The Builder

He was in the world, and though the world was made through him, the world did not recognize him.  He came to that which was his own, but his own did not receive him.  Yet to all who received him, to those who believed in his name, he gave the right to become children of God–children born not of natural descent, nor of human decision or a husband’s will, but born of God.
John 1:10-13 (NIV)

Imagine the scene:  It is a cool summer evening; the sun is just setting.  Thousands of people are gathered outside of the brand new Johann Smith concert hall, fortunate enough to have gotten tickets for the opening night concert.  Some big names are in the crowd, and some even bigger names are on the program.  This multi-million dollar concert hall is named for Johann Smith, the man who provided all of the funding for the structure and its operation, believing that no city should be without a beautiful, acoustically excellent place to present and hear fine music.  And Mr. Smith is no huge celebrity.  He is a simple man who had conscientiously put aside and wisely invested savings during his 46-year-long career with the railroad, and who, after his retirement, just wanted to do something really nice for the city that he loved.
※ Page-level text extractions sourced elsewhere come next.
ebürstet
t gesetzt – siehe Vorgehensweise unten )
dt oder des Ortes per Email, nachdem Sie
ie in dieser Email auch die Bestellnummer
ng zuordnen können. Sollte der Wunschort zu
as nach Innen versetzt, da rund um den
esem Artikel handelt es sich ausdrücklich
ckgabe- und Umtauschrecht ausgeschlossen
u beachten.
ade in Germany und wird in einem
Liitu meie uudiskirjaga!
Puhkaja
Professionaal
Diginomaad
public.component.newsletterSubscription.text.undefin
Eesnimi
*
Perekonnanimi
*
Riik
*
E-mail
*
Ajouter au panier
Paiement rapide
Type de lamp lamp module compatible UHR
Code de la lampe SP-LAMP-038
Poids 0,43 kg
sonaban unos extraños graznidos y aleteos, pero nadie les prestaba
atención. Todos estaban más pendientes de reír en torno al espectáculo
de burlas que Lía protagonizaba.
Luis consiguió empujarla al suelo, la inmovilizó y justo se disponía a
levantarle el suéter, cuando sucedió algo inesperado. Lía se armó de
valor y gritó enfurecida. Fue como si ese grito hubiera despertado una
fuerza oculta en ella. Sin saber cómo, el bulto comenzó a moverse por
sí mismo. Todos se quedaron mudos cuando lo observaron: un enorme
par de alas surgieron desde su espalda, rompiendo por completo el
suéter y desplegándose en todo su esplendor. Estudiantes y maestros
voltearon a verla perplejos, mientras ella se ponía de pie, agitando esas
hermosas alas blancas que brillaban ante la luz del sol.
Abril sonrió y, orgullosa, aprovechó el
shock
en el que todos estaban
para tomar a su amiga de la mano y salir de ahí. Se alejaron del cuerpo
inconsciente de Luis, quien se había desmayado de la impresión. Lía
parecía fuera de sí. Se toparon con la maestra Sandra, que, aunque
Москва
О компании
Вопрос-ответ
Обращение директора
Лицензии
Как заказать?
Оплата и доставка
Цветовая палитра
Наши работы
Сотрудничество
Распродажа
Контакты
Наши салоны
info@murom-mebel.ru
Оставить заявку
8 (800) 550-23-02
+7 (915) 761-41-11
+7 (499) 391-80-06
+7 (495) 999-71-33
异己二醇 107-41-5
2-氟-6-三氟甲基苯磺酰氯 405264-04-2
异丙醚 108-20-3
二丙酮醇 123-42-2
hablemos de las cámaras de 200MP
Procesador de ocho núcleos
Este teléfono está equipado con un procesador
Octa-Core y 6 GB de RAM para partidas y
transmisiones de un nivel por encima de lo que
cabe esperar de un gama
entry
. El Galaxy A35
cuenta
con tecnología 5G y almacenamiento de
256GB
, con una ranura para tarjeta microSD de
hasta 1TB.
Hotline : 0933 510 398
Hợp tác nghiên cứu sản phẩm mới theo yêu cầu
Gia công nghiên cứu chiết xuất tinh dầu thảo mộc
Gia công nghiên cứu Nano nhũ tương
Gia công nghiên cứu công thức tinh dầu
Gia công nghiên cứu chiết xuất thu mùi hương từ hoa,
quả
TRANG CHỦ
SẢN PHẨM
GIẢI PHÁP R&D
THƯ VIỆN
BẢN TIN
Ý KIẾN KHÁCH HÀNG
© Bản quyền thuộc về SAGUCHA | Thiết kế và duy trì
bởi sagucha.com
As the doors open, the crowd begins to move into the magnificent foyer.  The line starts to back up a bit as a short old man with a walker gets it stuck on the threshold of the doorway.  He tries to get it loose, but the crowd is impatient, wanting to get in and see this wonder of engineering.  Several people make rude remarks, and a few start to jostle the old man trying to move him out of the way so that they can get inside.  The more the crowd pushes against him the more anxious the old man gets, and the less he seems to be able to do with his walker.  Finally a few people manage to squeeze between the old man and the door jamb, and then more, and finally the crowd starts to surge past him.  Nobody remembers seeing it happen, but as someone pushes past the old man, he falls to the ground, and is stepped on, tripped over, and crushed by the rushing crowd that follows.

The next morning the papers carry the tragic story of Johann Smith, who was crushed to death by a crowd trying to get into the concert hall that he had built for the city.  The people were incredulous, especially the people who had seen him struggling with the walker, who had brushed by him, who had maybe even been among those who caused his fall or been part of the crushing crowd that had caused his injuries.  They had no idea that that was Johann Smith.  He looked just like a plain old man with a walker.  If they had only known who he was they surely would have treated him more kindly.  They probably would have helped him with his walker.  And they definitely wouldn’t have said the things that they had said to him or about him.
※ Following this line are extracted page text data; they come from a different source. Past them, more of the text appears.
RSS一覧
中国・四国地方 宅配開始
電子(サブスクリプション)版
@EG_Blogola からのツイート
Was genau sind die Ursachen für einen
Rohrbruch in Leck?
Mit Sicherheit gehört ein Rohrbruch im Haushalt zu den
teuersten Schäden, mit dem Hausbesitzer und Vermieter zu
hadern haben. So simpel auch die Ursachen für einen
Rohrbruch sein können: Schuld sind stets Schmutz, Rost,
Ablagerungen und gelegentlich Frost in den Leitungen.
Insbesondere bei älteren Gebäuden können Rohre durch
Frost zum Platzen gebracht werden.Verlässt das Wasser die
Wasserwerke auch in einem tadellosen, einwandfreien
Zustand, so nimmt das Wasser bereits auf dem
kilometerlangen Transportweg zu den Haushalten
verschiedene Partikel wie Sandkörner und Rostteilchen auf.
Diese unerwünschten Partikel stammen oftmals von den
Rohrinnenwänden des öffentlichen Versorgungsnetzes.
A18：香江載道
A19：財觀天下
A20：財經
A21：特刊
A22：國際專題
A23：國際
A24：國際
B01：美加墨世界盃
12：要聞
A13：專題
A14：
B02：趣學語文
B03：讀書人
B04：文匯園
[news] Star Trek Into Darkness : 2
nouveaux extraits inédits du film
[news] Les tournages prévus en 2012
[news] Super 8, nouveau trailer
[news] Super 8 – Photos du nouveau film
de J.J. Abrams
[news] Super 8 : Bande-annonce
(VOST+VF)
The fictional story of Johann Smith is tragic.  But the tragedy of that story pales in comparison to the real-life tragedy that John tells us about in verses 10 and 11 above.  Jesus Christ, the Word of God through whom the world and everything in it was made, came to earth that He had created, to the people that He had made.  But, instead of being warmly welcomed, worshiped, and adored as the creator, the people to whom He came rejected Him, beat Him, and crucified Him.
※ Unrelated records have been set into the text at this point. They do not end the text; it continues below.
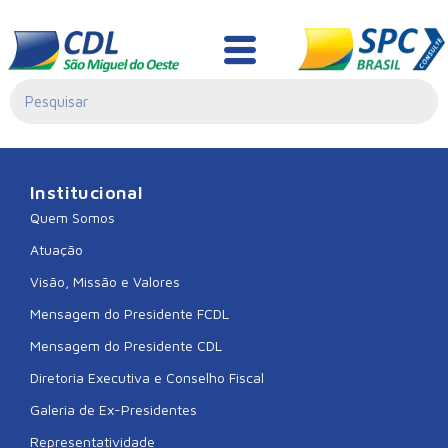
CDL AGUAS FRIAS
Institucional
Quem Somos
Atuação
Visão, Missão e Valores
Mensagem do Presidente FCDL
Mensagem do Presidente CDL
Diretoria Executiva e Conselho Fiscal
Galeria de Ex-Presidentes
Representatividade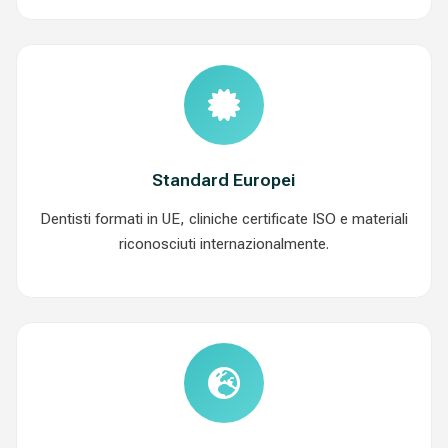
Standard Europei
Dentisti formati in UE, cliniche certificate ISO e materiali
riconosciuti internazionalmente.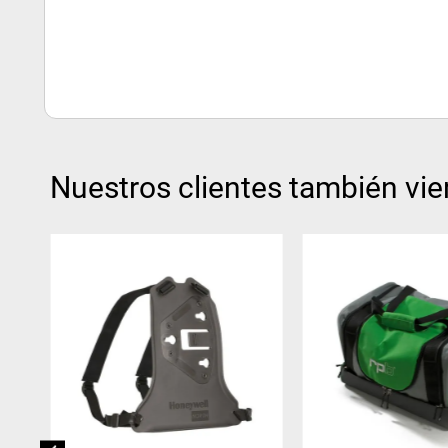
Nuestros clientes también vie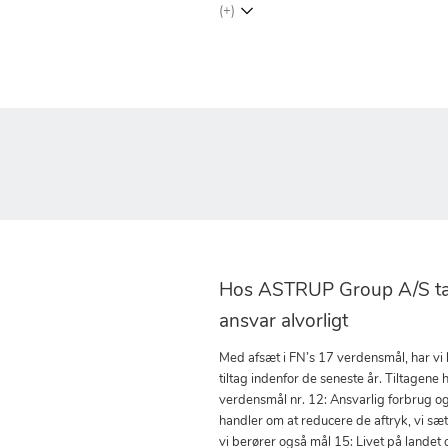
(+)
Hos ASTRUP Group A/S tag
ansvar alvorligt
Med afsæt i FN’s 17 verdensmål, har vi
tiltag indenfor de seneste år. Tiltagene h
verdensmål nr. 12: Ansvarlig forbrug o
handler om at reducere de aftryk, vi sæ
vi berører også mål 15: Livet på landet 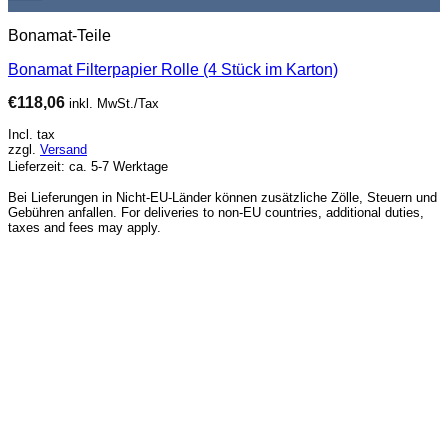
Bonamat-Teile
Bonamat Filterpapier Rolle (4 Stück im Karton)
€
118,06
inkl. MwSt./Tax
Incl. tax
zzgl.
Versand
Lieferzeit: ca. 5-7 Werktage
Bei Lieferungen in Nicht-EU-Länder können zusätzliche Zölle, Steuern und
Gebühren anfallen. For deliveries to non-EU countries, additional duties,
taxes and fees may apply.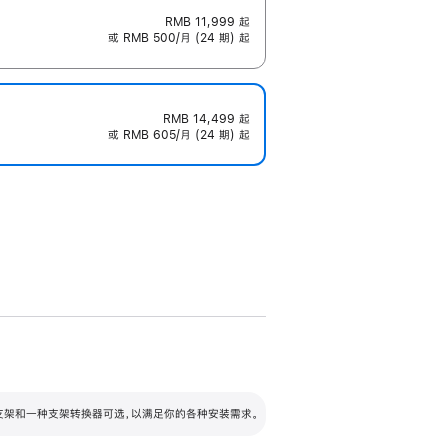
RMB 11,999
起
或 RMB 500/月 (24 期) 起
RMB 14,499
起
或 RMB 605/月 (24 期) 起
配可调倾斜度及高度的支架，额外增加 105
VESA 支架转换器
 有两种支架和一种支架转换器可选，以满足你的各种安装需求。
毫米的高度调节范围。
容的支架 (未随附)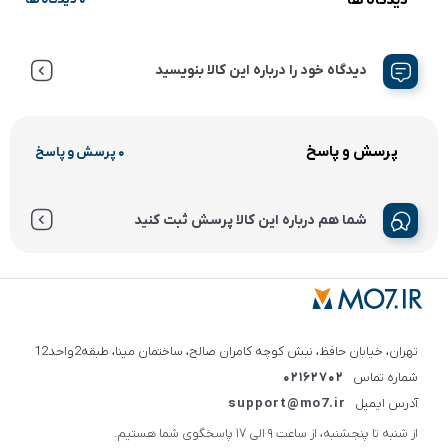
دیدگاه خود را درباره این کالا بنویسید
پرسش و پاسخ
0 پرسش و پاسخ
شما هم درباره این کالا پرسش ثبت کنید
تهران، خیابان حافظ، نبش کوچه کامران صالح، ساختمان مینا، طبقه2واحد12
شماره تماس
02162702
آدرس ایمیل
support@mo7.ir
از شنبه تا پنجشنبه، از ساعت 9 الی 17 پاسخگوی شما هستیم.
John is, I think, very charitable in telling us that the reason that they rejected Him was that they didn’t recognize Him.  He looked just like any other ordinary guy; who knew that this was God in the flesh!  If they had only known, surely they would have treated Him better!  But I don’t think they would have.  Jesus told them repeatedly and quite clearly exactly Who He was – that He and the Father were one.  He clearly and powerfully demonstrated it by performing miracles among them that no one had ever seen before.  He spoke to them of heavenly things as one who had first-hand knowledge of them.  And He reached out to all people, from the highest religious authority to the lowliest outcasts, with a powerful love, pleading with them to turn to the God who loved them and wanted to draw them close to Himself.  But too many of the people were not willing to receive Him for who He was (cf., Matthew 27:37).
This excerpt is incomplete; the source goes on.